HIGH BAR or LOW BAR
Monday, April 4, 2022
What if, every morning, we read a framed mantra above our desk, saying:
I WILL LEAP OVER THE LOW BAR EVERY TIME
We could do that every day for the rest of our days – but where is the joy in meeting easy targets, leaping low bars with a single bound?
But what if we raised the bar, just a bit, every day?
I know this sounds like that notion of lifting a newborn calf every day (expecting somehow to get stronger in lock-step with the pace that calf grows heavier.)
The mind-picture is of stretching and strengthening ourselves day-over-day until we accomplish things we never dreamt were possible.
Yes, we all need to spend a lot of our life jumping over low bars.
But that’s a choice, not a limitation.
We can jump higher, we can stretch further, to the point of leaping tall buildings in a single bound.
For that, we’ll need to develop stronger knee joints in our hind legs like the deer and antelope, which can leap tall fences from a standing start – or we can make our determination stronger, dream bigger and stretch further using every ladder, cable and come-along we can muster from our tool kit.

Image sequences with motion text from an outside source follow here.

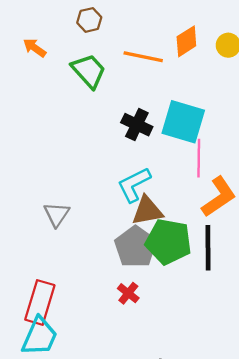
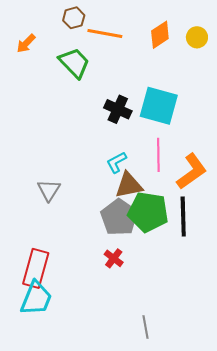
orange arrow: (35, 48) -> (26, 43), turned -80
orange line: (143, 57) -> (105, 33), moved
pink line: (199, 158) -> (158, 155), moved
cyan L-shape: (134, 185) -> (116, 162), size x0.7

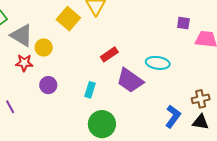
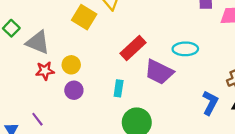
yellow circle: (44, 47) -> (71, 65), moved
red rectangle: (109, 54) -> (133, 48), size x1.4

As there has been much rehab in my practices lately, my point is this:
Why not me?
Why not any one of us?
How high or low is your bar?
Now, raise it, and clear it.
Raise it a little more the next day, now clear that.
No need to stop.
Keep raising it.
If we focus on doing better work on fewer/focused things, we’ll leap over higher bars. There is no target too remote, no idea too weird, or challenge too large for us.
If your goal is big and has been done before – we can do that. It might be challenging, but not impossible.
And, if it’s BHAG* big and worthy and has never been done before, why not you?
If your day is not challenging enough, whose fault is that?